Netanyahu, ABD Başkanı Donald Trump ile yaptığı görüşmeler sonrası yayımladığı görüntülü mesajda, İran’ın nükleer kapasitesine karşı kararlı bir duruş sergiledi. Nükleer silahların Tahran yönetiminin eline geçmemesi gerektiğini vurgulayan İsrail Başbakanı, bu durumun ABD gözetiminde yapılacak bir anlaşmayla önlenmesi gerektiğini ifade etti. Ancak Netanyahu, nükleer tesislerin tamamen yok edilmemesi ya da müzakere sürecinin uzaması durumunda askeri seçeneğin gündeme gelebileceği uyarısında bulundu.

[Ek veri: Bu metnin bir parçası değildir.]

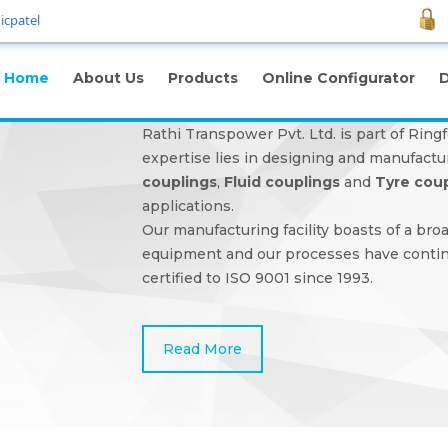
icpatel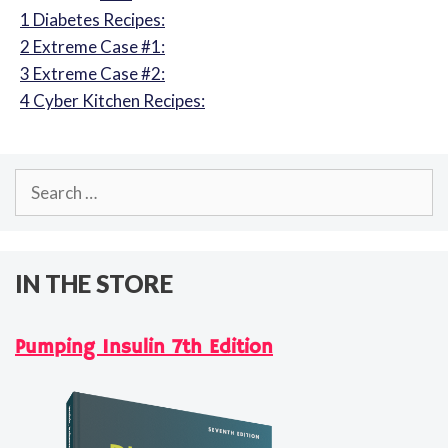
1
Diabetes Recipes:
2
Extreme Case #1:
3
Extreme Case #2:
4
Cyber Kitchen Recipes:
Search
for:
IN THE STORE
Pumping Insulin 7th Edition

“İran’ın nükleer tesisleri ya ABD’nin gözetiminde sökülür ya da askeri müdahale masaya gelir” diyen Netanyahu, uluslararası kamuoyuna açık bir mesaj gönderdi.
Filistinlilerin Zorla Yerinden Edilmesi Gündemde
Netanyahu, ABD Başkanı Donald Trump ile yaptığı görüşmede Gazze Şeridi’ndeki Filistinlilerin başka ülkelere yerleştirilmesini de gündeme getirdiğini açıkladı. Bu plan doğrultusunda bazı ülkelerle Filistinlilerin kabul edilmesi konusunda görüşmeler yürüttüklerini öne süren İsrail Başbakanı, bu planın “eninde sonunda hayata geçirilmesi gerektiğini” savundu. Bu açıklama, Gazze’deki insani krizin derinleştiği bir dönemde tepki çekebilecek nitelikte.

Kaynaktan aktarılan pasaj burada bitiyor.